The administration of US President Joe Biden has recently shown its intention to redeploy forces to Afghanistan’s Central Asian neighbors to deal with potential attacks by the Taliban and terrorist groups in the region.
A decision that Russia considers unacceptable because it not only increases the risk of creating a security vacuum in Afghanistan, but can also plunge the entire Central Asian region into a spiral of instability.

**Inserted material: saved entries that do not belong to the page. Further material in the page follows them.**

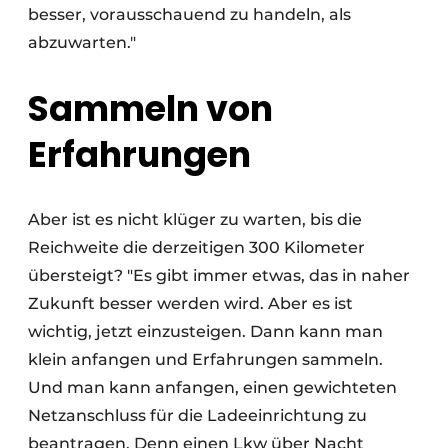
besser, vorausschauend zu handeln, als
abzuwarten."
Sammeln von
Erfahrungen
Aber ist es nicht klüger zu warten, bis die
Reichweite die derzeitigen 300 Kilometer
übersteigt? "Es gibt immer etwas, das in naher
Zukunft besser werden wird. Aber es ist
wichtig, jetzt einzusteigen. Dann kann man
klein anfangen und Erfahrungen sammeln.
Und man kann anfangen, einen gewichteten
Netzanschluss für die Ladeeinrichtung zu
beantragen. Denn einen Lkw über Nacht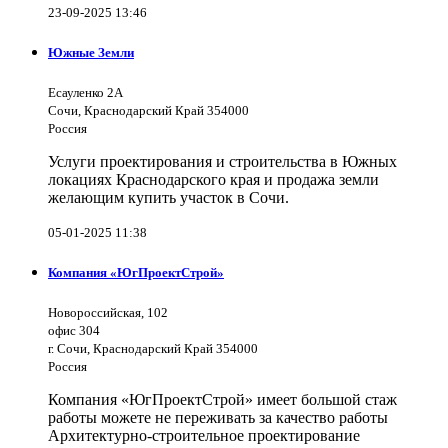
23-09-2025 13:46
Южные Земли
Есауленко 2А
Сочи, Краснодарский Край 354000
Россия
Услуги проектирования и строительства в Южных
локациях Краснодарского края и продажа земли
желающим купить участок в Сочи.
05-01-2025 11:38
Компания «ЮгПроектСтрой»
Новороссийская, 102
офис 304
г. Сочи, Краснодарский Край 354000
Россия
Компания «ЮгПроектСтрой» имеет большой стаж
работы можете не переживать за качество работы
Архитектурно-строительное проектирование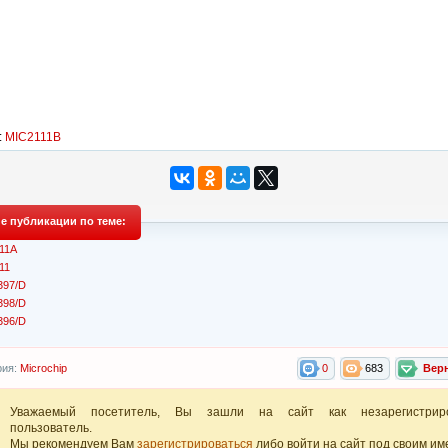
:
MIC2111B
е публикации по теме:
11A
11
97/D
98/D
96/D
рия:
Microchip
0
683
Вер
Уважаемый посетитель, Вы зашли на сайт как незарегистрир
пользователь.
Мы рекомендуем Вам
зарегистрироваться
либо войти на сайт под своим им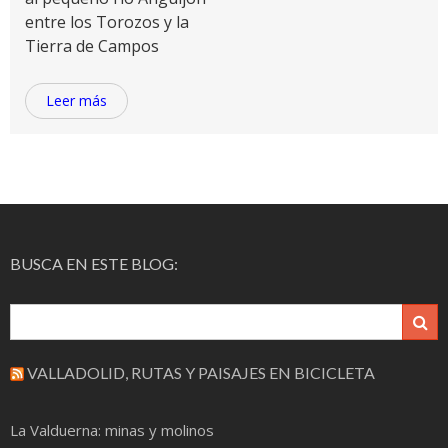
entre los Torozos y la
Tierra de Campos
Leer más
BUSCA EN ESTE BLOG:
VALLADOLID, RUTAS Y PAISAJES EN BICICLETA
La Valduerna: minas y molinos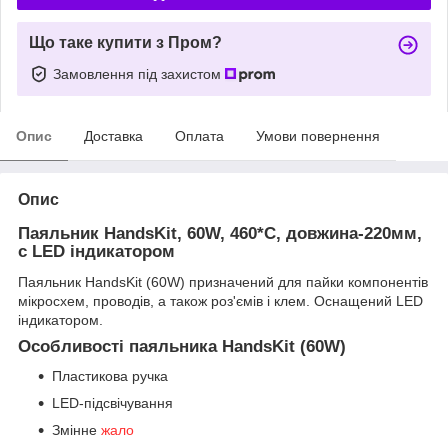
Що таке купити з Пром?
Замовлення під захистом
Опис
Доставка
Оплата
Умови повернення
Опис
Паяльник HandsKit, 60W, 460*С, довжина-220мм,
c LED індикатором
Паяльник HandsKit (60W) призначений для пайки компонентів
мікросхем, проводів, а також роз'ємів і клем. Оснащений LED
індикатором.
Особливості паяльника HandsKit (60W)
Пластикова ручка
LED-підсвічування
Змінне
жало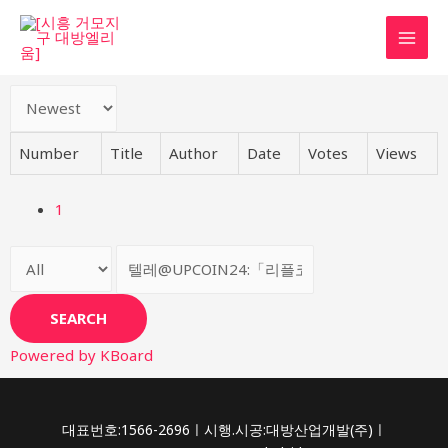
Number
Title
Author
Date
Votes
Views
1
SEARCH
Powered by KBoard
대표번호:1566-2696ㅣ시행.시공:대방산업개발(주)ㅣ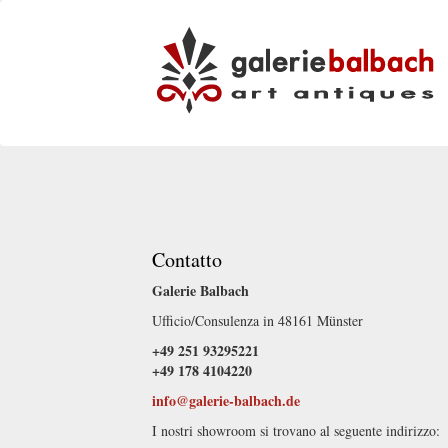
Contatto
Galerie Balbach
Ufficio/Consulenza in 48161 Münster
+49 251 93295221
+49 178 4104220
info@galerie-balbach.de
I nostri showroom si trovano al seguente indirizzo: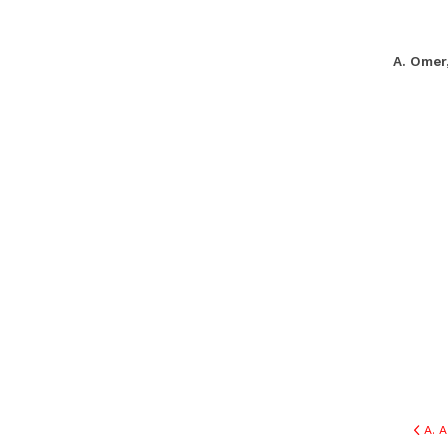
A. Omer
A. 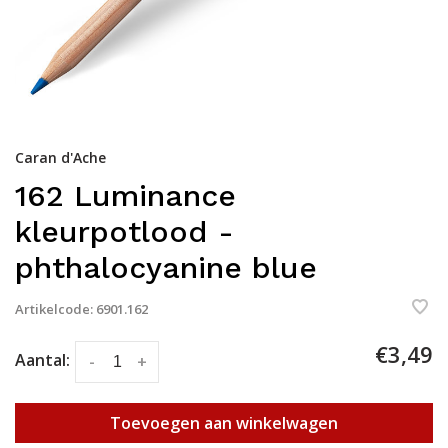
Caran d'Ache
162 Luminance
kleurpotlood -
phthalocyanine blue
Artikelcode:
6901.162
€3,49
Aantal:
-
+
Toevoegen aan winkelwagen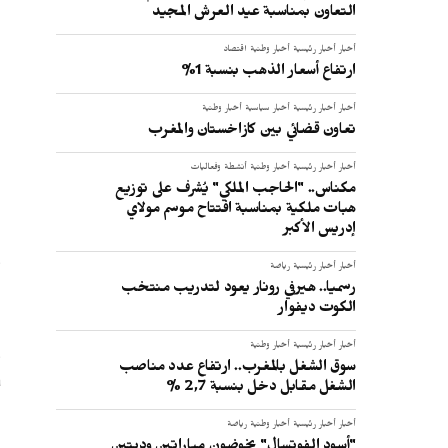
التعاون بمناسبة عيد العرش المجيد
أخبار
أخبار رئيسية
أخبار وطنية
اقتصاد
ارتفاع أسعار الذهب بنسبة 1%
ا
أخبار
أخبار رئيسية
أخبار سياسية
أخبار وطنية
تعاون قضائي بين كازاخستان والمغرب
أخبار
أخبار رئيسية
أخبار وطنية
أنشطة وفعاليات
مكناس.. "الحاجب الملكي" يُشرف على توزيع
ح
هبات ملكية بمناسبة افتتاح موسم مولاي
ا
إدريس الأكبر
و
أخبار
أخبار رئيسية
رياضة
رسميا.. هيرفي رونار يعود لتدريب منتخب
الكوت ديفوار
أخبار
أخبار رئيسية
أخبار وطنية
سوق الشغل بالمغرب.. ارتفاع عدد مناصب
ب
الشغل مقابل دخل بنسبة 2,7 %
ا
أخبار
أخبار رئيسية
أخبار وطنية
رياضة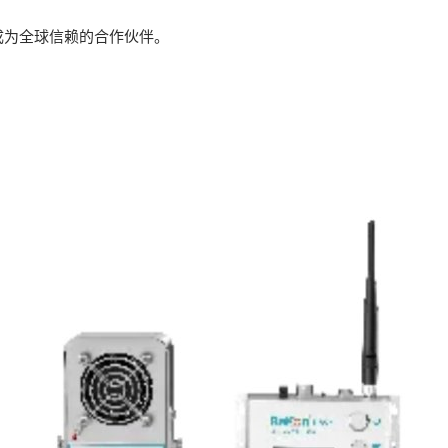
成为全球信赖的合作伙伴。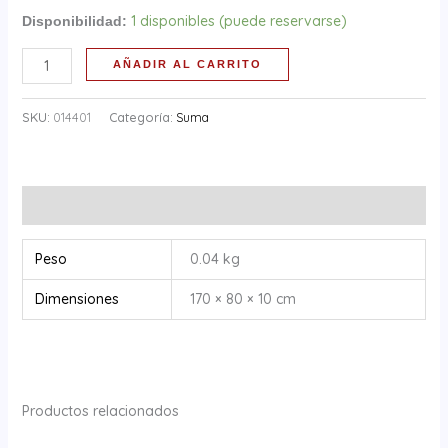
1 disponibles (puede reservarse)
Disponibilidad:
AÑADIR AL CARRITO
SKU:
014401
Categoría:
Suma
Información adicional
Peso
0.04 kg
Dimensiones
170 × 80 × 10 cm
Productos relacionados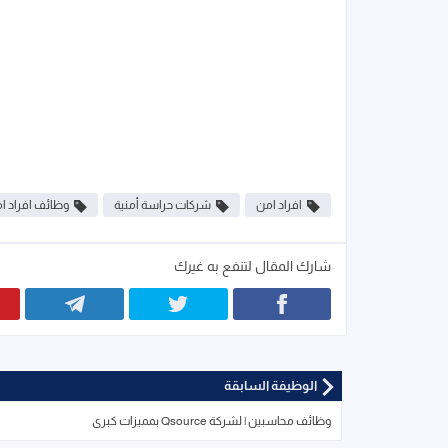
افراد امن
شركات حراسة أمنية
وظائف افراد ا
شارك المقال لتنفع به غيرك
الوظيفة السابقة
وظائف محاسبين | لشركة Qsource بمميزات كبرى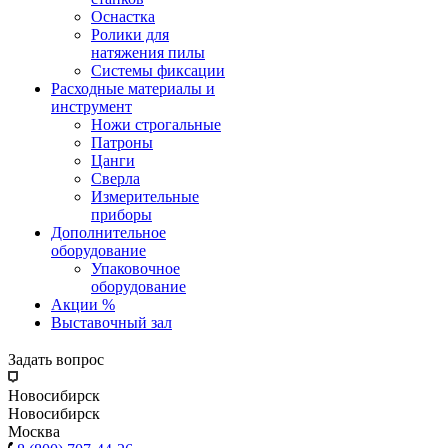
Оснастка
Ролики для
натяжения пилы
Системы фиксации
Расходные материалы и
инструмент
Ножи строгальные
Патроны
Цанги
Сверла
Измерительные
приборы
Дополнительное
оборудование
Упаковочное
оборудование
Акции %
Выставочный зал
Задать вопрос
Новосибирск
Новосибирск
Москва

Russian officials have repeatedly warned in recent days against the United States’ intention to deploy troops to the former Soviet Central Asian countries following its withdrawal from Afghanistan. According to Russian Foreign Minister Sergey Lavrov, such a measure would not help regional security and no country would want to become hostage to such a policy:
“I don’t think the emergence of new US military targets in Central Asia is in the interests of regional security. And the most important question for Americans is, what if over the next 20 years? in the past they have accomplished nothing in Afghanistan, even though there are times when the number of deployed troops exceeds 100,000, what is the result they want to achieve by maintaining a smaller presence? much outside of it? ‘Afghanistan,’ Sergey Lavrov said.
Tajikistan and Kyrgyzstan both have Russian military bases, while the US military base located in Kyrgyzstan to support operations in Afghanistan has been closed since 2014. In Uzbekistan, the country’s Defense Ministry reiterated on May 5. that the country’s constitution and military doctrine excluded the military presence of any foreign force on the territory.
However, some sources have said that the United States is encouraging negotiations with the Central Asian countries so that they can redeploy their forces as soon as they withdraw from Afghanistan. This could not only allay concerns about the security gaps left by the rapid withdrawal of US troops from Afghanistan, but also help the US maintain its influence in a strategic region of the world.
Russia and many countries in the region have expressed concern that such a measure will increase the risk of Islamist extremists infiltrating Central Asia, posing a threat of jihad, or even fueling civil war in a neighboring country. Russia. The point is that since the United States and its allies accelerated their withdrawal from Afghanistan, the Taliban have tried to gain more territory and last weekend claimed to have captured 85% of Afghan territory. The escalation of the conflict has prompted hundreds of Afghan security personnel and refugees to cross the border into neighboring Tajikistan.
Currently, Central Asian countries have yet to provide a response, but analysts say the decision to leave the old for the new is not easy, as Central Asian countries still have difficult ties. to break with Russia. Almost 30 years after the dissolution of the Soviet Union, Russia still maintains a significant military footprint in Central Asia as it remains the region’s largest arms supplier and has thousands of troops stationed in Kazakhstan, Kyrgyzstan and in Tajikistan. These three countries are also members of the Collective Security Treaty Organization (CTSC), a Russian-led military alliance with a number of countries in the region to maintain and ensure a unified defensive space against any threat to the peace.